Only by respecting someone else's life, you can fully respect yourself.
~ Japanese proverb.
Meeting Kafka at a party
One of the minor problems of living in London is what question to ask people at parties to get to know them. Nine out of ten times (trust me, I counted) people asked me different variations of the question 'Where do you work?'.
The reasons are obvious, your profession reveals so much about you - your status, your education level, your interests... or does it?
Let's imagine you could meet Franz Kafka at a party without knowing who he is. You decide to follow the convention and you ask him 'Where do you work?'.
You would receive the most boring reply ever: 'I work as a lawyer for an insurance company'.

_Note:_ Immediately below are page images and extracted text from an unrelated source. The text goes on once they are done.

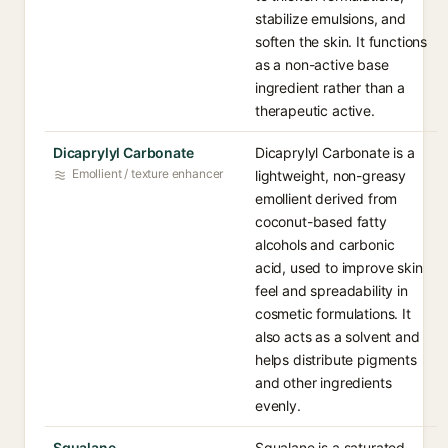
stabilize emulsions, and
soften the skin. It functions
as a non-active base
ingredient rather than a
therapeutic active.
Dicaprylyl Carbonate
Dicaprylyl Carbonate is a
Emollient / texture enhancer
lightweight, non-greasy
emollient derived from
coconut-based fatty
alcohols and carbonic
acid, used to improve skin
feel and spreadability in
cosmetic formulations. It
also acts as a solvent and
helps distribute pigments
and other ingredients
evenly.
Squalane
Squalane is a saturated,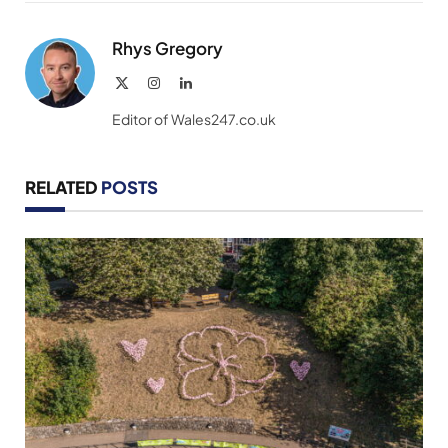
Link
Rhys Gregory
X
Instagram
LinkedIn
(Twitter)
Editor of Wales247.co.uk
RELATED
POSTS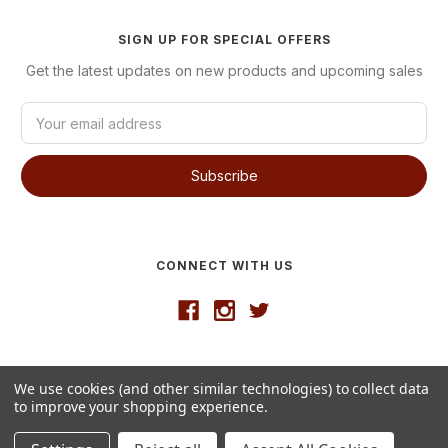
SIGN UP FOR SPECIAL OFFERS
Get the latest updates on new products and upcoming sales
E
m
a
i
l
A
d
d
CONNECT WITH US
r
e
s
s
Developed by
VanNoppen
We use cookies (and other similar technologies) to collect data
© 2026 Westgate Wine
to improve your shopping experience.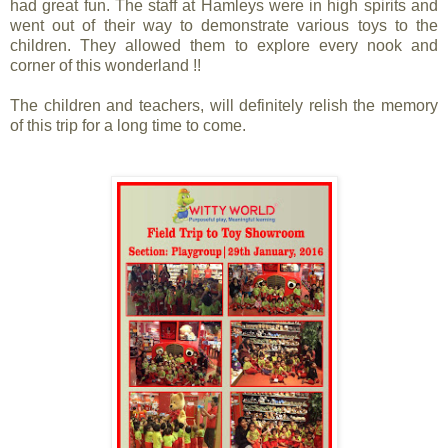
had great fun. The staff at Hamleys were in high spirits and
went out of their way to demonstrate various toys to the
children. They allowed them to explore every nook and
corner of this wonderland !!
The children and teachers, will definitely relish the memory
of this trip for a long time to come.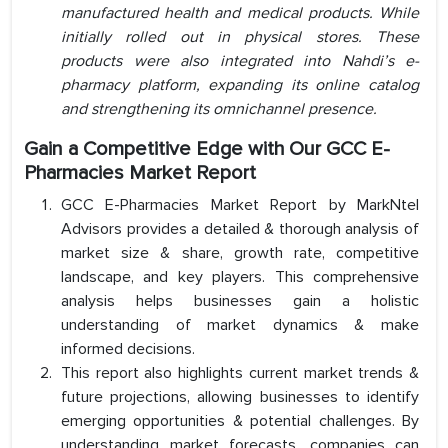
manufactured health and medical products. While
initially rolled out in physical stores. These
products were also integrated into Nahdi’s e-
pharmacy platform, expanding its online catalog
and strengthening its omnichannel presence.
Gain a Competitive Edge with Our GCC E-
Pharmacies Market Report
GCC E-Pharmacies Market Report by MarkNtel
Advisors provides a detailed & thorough analysis of
market size & share, growth rate, competitive
landscape, and key players. This comprehensive
analysis helps businesses gain a holistic
understanding of market dynamics & make
informed decisions.
This report also highlights current market trends &
future projections, allowing businesses to identify
emerging opportunities & potential challenges. By
understanding market forecasts, companies can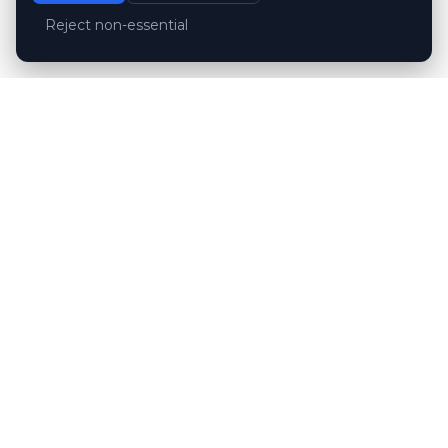
Reject non-essential
Customer reviews
Hubert Wróblewski
H
2024-12-02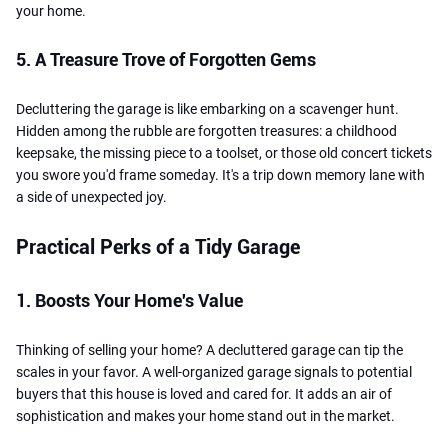
your home.
5. A Treasure Trove of Forgotten Gems
Decluttering the garage is like embarking on a scavenger hunt.
Hidden among the rubble are forgotten treasures: a childhood
keepsake, the missing piece to a toolset, or those old concert tickets
you swore you'd frame someday. It's a trip down memory lane with
a side of unexpected joy.
Practical Perks of a Tidy Garage
1. Boosts Your Home's Value
Thinking of selling your home? A decluttered garage can tip the
scales in your favor. A well-organized garage signals to potential
buyers that this house is loved and cared for. It adds an air of
sophistication and makes your home stand out in the market.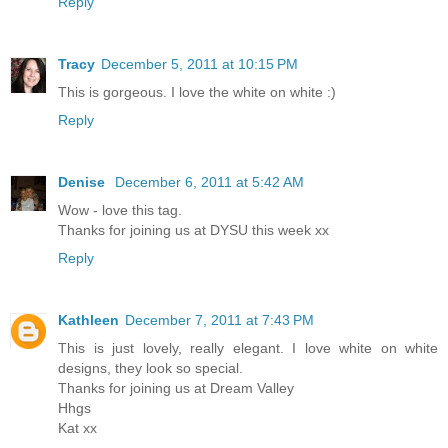
Reply
Tracy
December 5, 2011 at 10:15 PM
This is gorgeous. I love the white on white :)
Reply
Denise
December 6, 2011 at 5:42 AM
Wow - love this tag.
Thanks for joining us at DYSU this week xx
Reply
Kathleen
December 7, 2011 at 7:43 PM
This is just lovely, really elegant. I love white on white
designs, they look so special.
Thanks for joining us at Dream Valley
Hhgs
Kat xx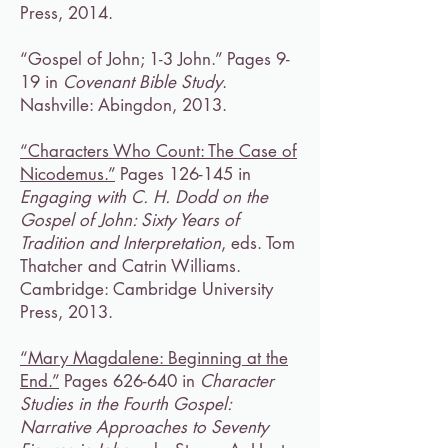
Press, 2014.
“Gospel of John; 1-3 John.” Pages 9-
19 in
Covenant Bible Study
.
Nashville: Abingdon, 2013.
“Characters Who Count: The Case of
Nicodemus.”
Pages 126-145 in
Engaging with C. H. Dodd on the
Gospel of John: Sixty Years of
Tradition and Interpretation
, eds. Tom
Thatcher and Catrin Williams.
Cambridge: Cambridge University
Press, 2013.
“Mary Magdalene: Beginning at the
End.”
Pages 626-640 in
Character
Studies in the Fourth Gospel:
Narrative Approaches to Seventy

His job was certainly boring, but it did not reveal anything about the storms and passions that happened inside his mind, because at night he wrote his exceptionally sublime stories.

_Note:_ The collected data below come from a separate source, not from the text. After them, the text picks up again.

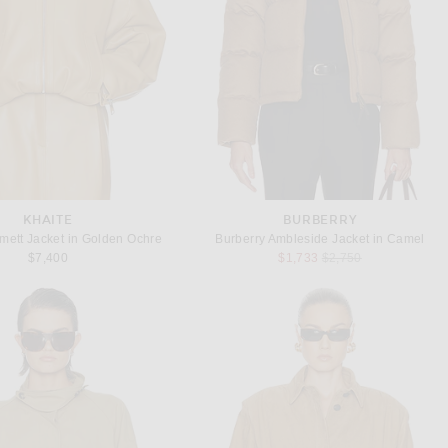
KHAITE
BURBERRY
ett Jacket in Golden Ochre
Burberry Ambleside Jacket in Camel
Previous price:
$7,400
$1,733
$2,750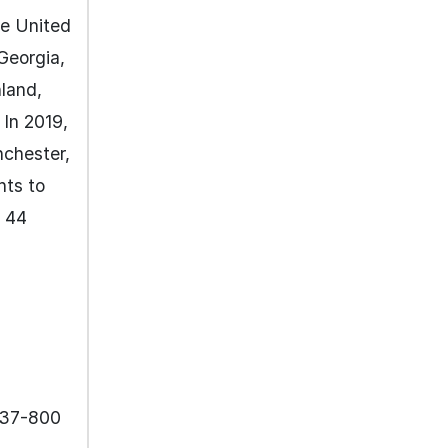
he United
Georgia,
nland,
 In 2019,
nchester,
hts to
n 44
737-800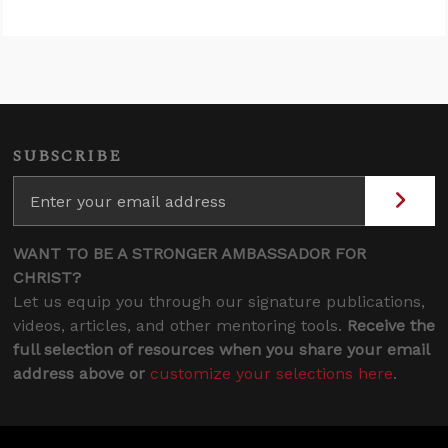
SUBSCRIBE
WANT TO BE A STRONGER AMBASSADOR FOR
CHRIST?
Let us equip you through our signature publications,
videos, articles, and other mentoring tools.
Receive the
full selection of resources when you share your email
address above or
customize your selections here
.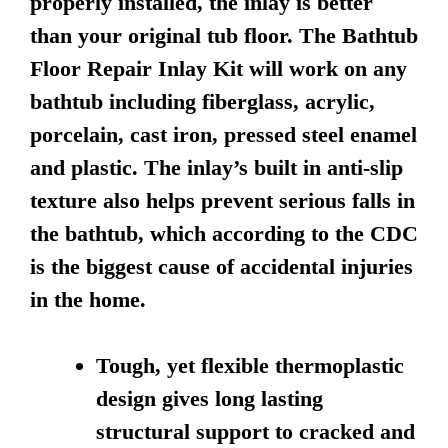
properly installed, the inlay is better
than your original tub floor. The Bathtub
Floor Repair Inlay Kit will work on any
bathtub including fiberglass, acrylic,
porcelain, cast iron, pressed steel enamel
and plastic. The inlay’s built in anti-slip
texture also helps prevent serious falls in
the bathtub, which according to the CDC
is the biggest cause of accidental injuries
in the home.
Tough, yet flexible thermoplastic
design gives long lasting
structural support to cracked and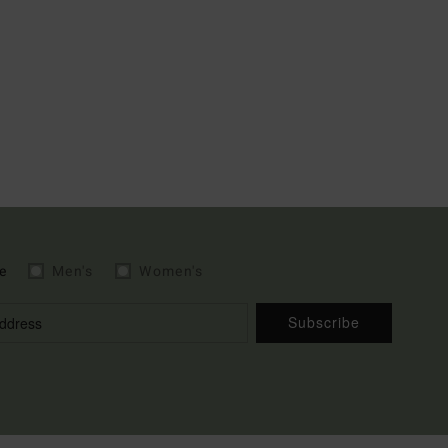
e
Men's
Women's
Subscribe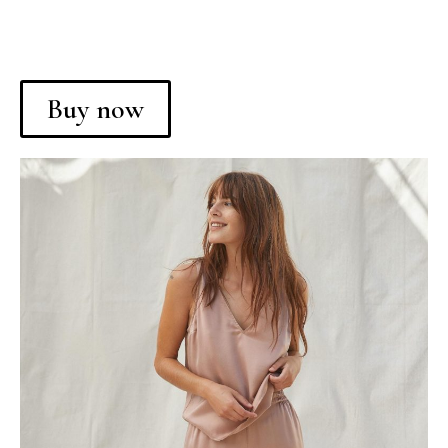
Buy now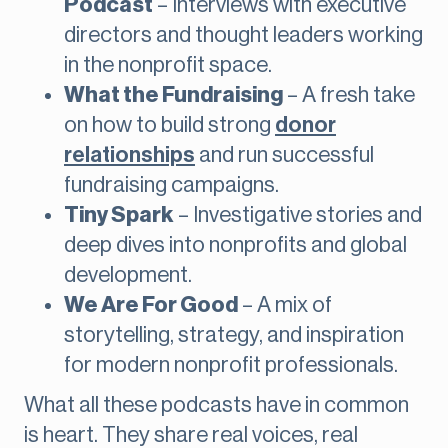
Podcast
– Interviews with executive
directors and thought leaders working
in the nonprofit space.
What the Fundraising
– A fresh take
on how to build strong
donor
relationships
and run successful
fundraising campaigns.
Tiny Spark
– Investigative stories and
deep dives into nonprofits and global
development.
We Are For Good
– A mix of
storytelling, strategy, and inspiration
for modern nonprofit professionals.
What all these podcasts have in common
is heart. They share real voices, real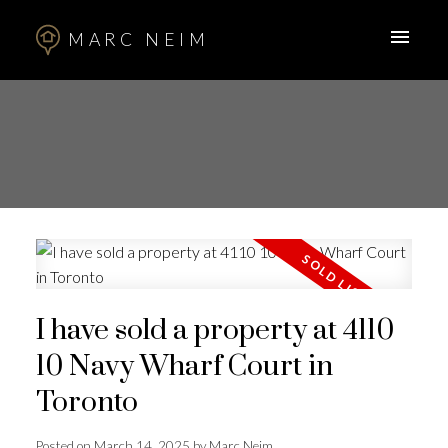
MARC NEIM
I have sold a property at 4110
10 Navy Wharf Court in
Toronto
Posted on
March 14, 2025
by
Marc Neim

The same goes with many famous artists who had to support themselves by doing jobs or creating works of art ,that had no connection with who they were.
I suggest replacing the question "Where do you work?" with "What have you been thinking about lately?".

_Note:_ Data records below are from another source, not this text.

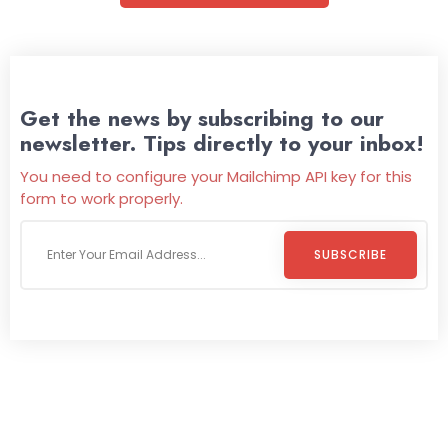
Get the news by subscribing to our
newsletter. Tips directly to your inbox!
You need to configure your Mailchimp API key for this
form to work properly.
SUBSCRIBE
Welcome To
Wild Pitch Vending
Wild Pitch Vending offers not just top-tier vending
machines but also exciting vending games, all at no cost to
you. We take care of everything-filling, maintaining, and
repairing-so you can enjoy hassle-free entertainment and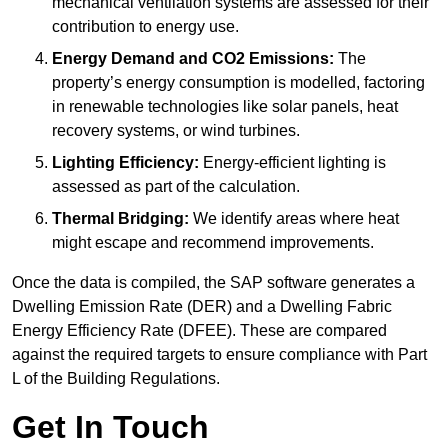
mechanical ventilation systems are assessed for their
contribution to energy use.
Energy Demand and CO2 Emissions:
The
property’s energy consumption is modelled, factoring
in renewable technologies like solar panels, heat
recovery systems, or wind turbines.
Lighting Efficiency:
Energy-efficient lighting is
assessed as part of the calculation.
Thermal Bridging:
We identify areas where heat
might escape and recommend improvements.
Once the data is compiled, the SAP software generates a
Dwelling Emission Rate (DER) and a Dwelling Fabric
Energy Efficiency Rate (DFEE). These are compared
against the required targets to ensure compliance with Part
L of the Building Regulations.
Get In Touch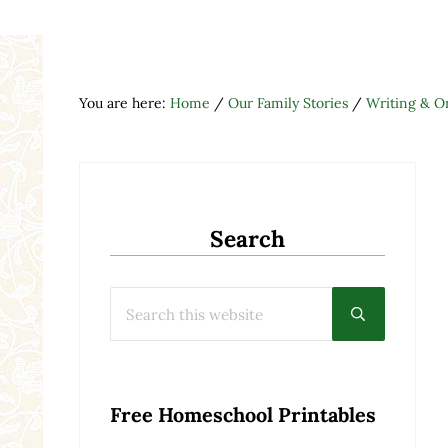
You are here:
Home
/
Our Family Stories
/
Writing & On
Search
Search this website
Submit searc
Free Homeschool Printables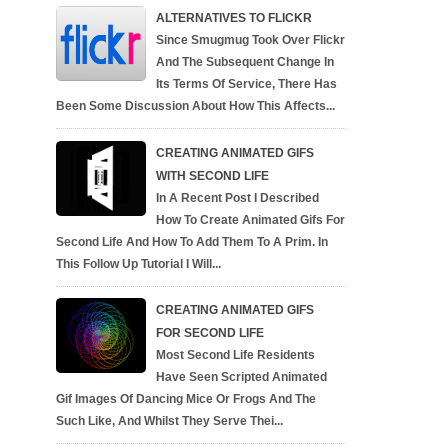
ALTERNATIVES TO FLICKR
Since Smugmug Took Over Flickr
And The Subsequent Change In
Its Terms Of Service, There Has
Been Some Discussion About How This Affects...
CREATING ANIMATED GIFS
WITH SECOND LIFE
In A Recent Post I Described
How To Create Animated Gifs For
Second Life And How To Add Them To A Prim. In
This Follow Up Tutorial I Will...
CREATING ANIMATED GIFS
FOR SECOND LIFE
Most Second Life Residents
Have Seen Scripted Animated
Gif Images Of Dancing Mice Or Frogs And The
Such Like, And Whilst They Serve Thei...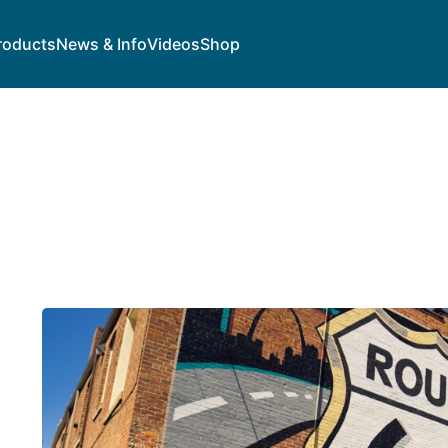
roducts
News & Info
Videos
Shop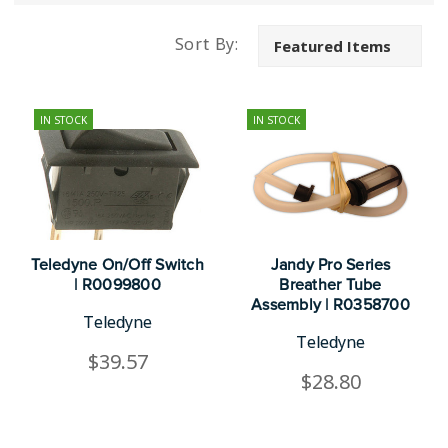
Sort By:
IN STOCK
IN STOCK
Teledyne On/Off Switch
Jandy Pro Series
| R0099800
Breather Tube
Assembly | R0358700
Teledyne
Teledyne
$39.57
$28.80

Simply imagine how interesting would that answer be from someone like Kafka, or the individuals I mention below - Einstein, Sõseki, Rilke and Hitchens.
So... What have you been thinking about lately?
Hope you're all doing well,
Vashik Armenikus
I.
"A hundred times a day, I remind myself that my inner and outer lives are based on the labors of other people...living and dead...and that I must exert myself in order to give in the same measure as I have received."
~ Albert Einstein from The World as I See It.
For the most of us Einstein's discoveries remain inaccessible and incomprehensible. We know they had a huge impact on physics and perhaps we can explain what e=mc2 means, but probably that's where our understanding, more or less, ends.
The World as I See It puts together different fragments of Einstein's writings: his letters, notes, different thoughts which he mentioned here and there. They reveal that the secret of Einstein's success lied in his artistic approach to physics.
After all, it was him who coined the phrase 'Imagination is more important than knowledge. Knowledge is limited.'
The quote above was another one that did not leave my mind ever since I have read it.
It made me question my present and future contributions - if any - to this world. It is easy to forget that we often are mere consumers of what great men and women created for us. We are in debt to them for their hard work and especially for their focus on creating timeless masterpieces of art or life-changing inventions, instead of pursuing an ephemeral gain.
FAVORITE DISCOVERIES
‘Unfortunately I cannot recommend any good recent biographies of Milton to you’ answered the guide of John Milton’s House located in Chalfont St Giles back in 2018.
I was surprised that the life of one of the greatest English poets remained abandoned and neglected by the academics.
After two years of looking, I found Nicholas McDowell’s excellent study of Milton’s life. It has become one of my favorite reads of 2021 so far.